Caitlin Wicker’s homepage embodies the essence of her product at first glance. She makes stuffed animals. And cute ones too. I understand that from the second I see her site, and then I’m hooked. This is a phenomenal billboard.

Flat design

I completely adore flat design on websites. For me, it started with my love of infographics and spread from there. From buttons to quirky design icons to entire sections of content, the flat look captures my attention every time.


Yeedor’s site is covered with perfectly integrated flat design. Is it the simplicity we love so much? Is it the hand-drawn appearance? Not sure, but I like it.

The long way home

Homepages are now serving as the entire site for many companies.
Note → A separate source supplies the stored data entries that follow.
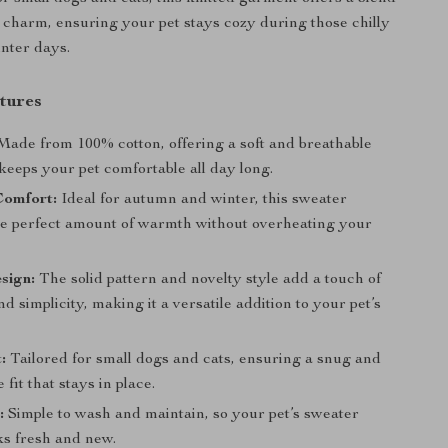
charm, ensuring your pet stays cozy during those chilly
nter days.
tures
ade from 100% cotton, offering a soft and breathable
 keeps your pet comfortable all day long.
Comfort:
Ideal for autumn and winter, this sweater
he perfect amount of warmth without overheating your
sign:
The solid pattern and novelty style add a touch of
d simplicity, making it a versatile addition to your pet’s
:
Tailored for small dogs and cats, ensuring a snug and
 fit that stays in place.
:
Simple to wash and maintain, so your pet’s sweater
ks fresh and new.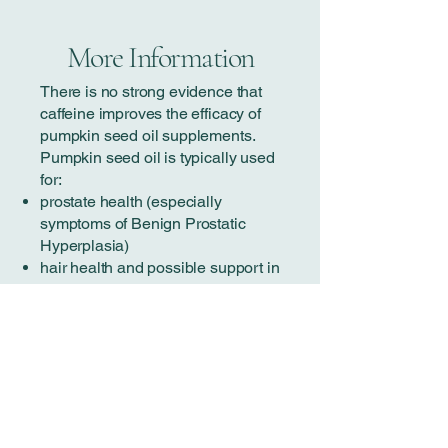
More Information
There is no strong evidence that
caffeine improves the efficacy of
pumpkin seed oil supplements.
Pumpkin seed oil is typically used
for:
prostate health (especially
symptoms of Benign Prostatic
Hyperplasia)
hair health and possible support in
Androgenetic Alopecia
general anti-inflammatory and
antioxidant support.
How pumpkin seed oil works
Pumpkin seed oil contains:
phytosterols
delta-7 sterols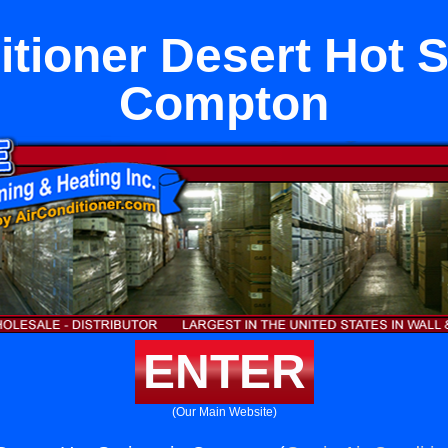
itioner Desert Hot S
Compton
ENTER
(Our Main Website)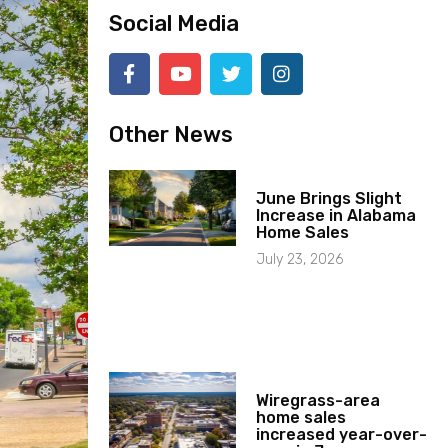
Social Media
Other News
June Brings Slight
Increase in Alabama
Home Sales
July 23, 2026
Wiregrass-area
home sales
increased year-over-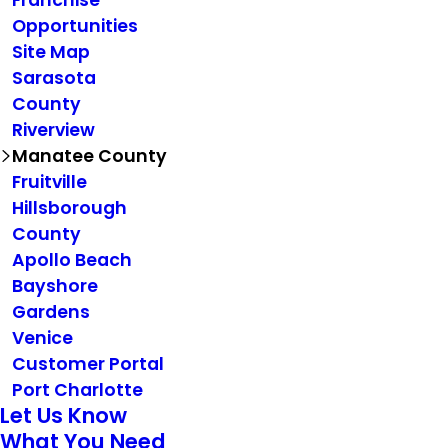
Franchise
Opportunities
Site Map
Sarasota
County
Riverview
Manatee County
Fruitville
Hillsborough
County
Apollo Beach
Bayshore
Gardens
Venice
Customer Portal
Port Charlotte
Let Us Know
What You Need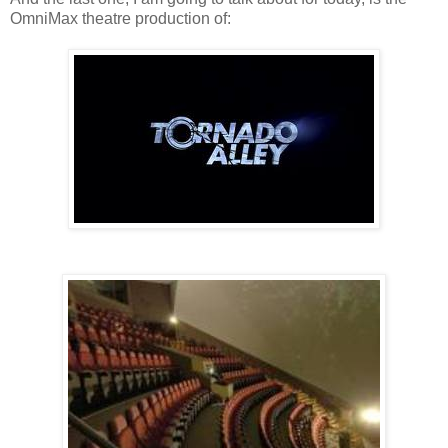
OmniMax theatre production of: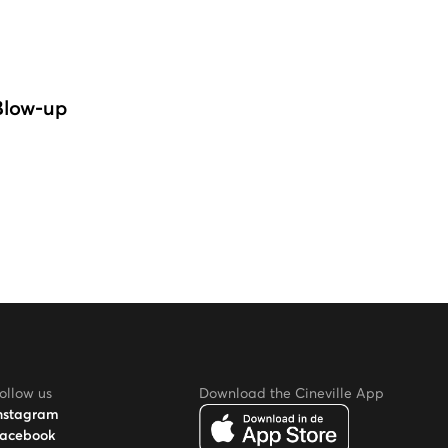
Blow-up
ollow us
Download the Cineville App
nstagram
acebook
One really long page has links at the top that link to the appropriate section down the page. Having one long page encourages mobile scrolling and also saves time on page load for each link the user clicks. There might be drawbacks to the initial load time of the homepage, since it is so lengthly.


Nearly Impossible’s website has a nice flow between sections as you scroll the homepage. It also illustrates great use of flat design.

The big picture

Many, many sites are moving toward an enlarged image on the homepage. There are lots of companies that do this well, and there are lots that do not. The main reason I feel some of these large-image designs fail is due to the overlay of font on the image. If done right, you can read the font just fine. For instance, Prime & Fire.


Prime & Fire uses transparent backgrounds for the text overlay, which facilitates reading. If you continue to scroll on their page (another good example of one long homepage), they either use opaque text backgrounds or utilize a plainer area of the photo to overlay text.

Exception: the Currently Feeling section on Prime & Fire has text over a very busy photo, making reading difficult.


This brings me to sites that hinder readability with large background images and text overlays. I feel the background images are too busy, thus making the text difficult to read.


While the image definitely creates a wow and yum factor, Molly & Me Pecans could either make the background image a little greyed out or place a transparent background on the text areas. Many sites are moving toward these large background images with text on top, and I just hope they consider the readability of the text during the design phase.

The mighty bright

Yes, neon colors of the 80s are back. Am I happy about? I’m not sure yet, especially when it comes to web design. Those bright neon colors on a screen really just make my eyes hurt. Literally. Maybe bright text sprinkled on the page or a small section of neon color would be fine. But I’ve seen websites that have huge sections of bright colors, and I just can’t look anymore. The neon yellow is particularly painful on my eyes. I hope designers use these harsh colors with thoughtful intent, as I fear those colors can drive away users. Maybe I’m just getting old. I’d love to hear your thoughts about bright neon colors on the web.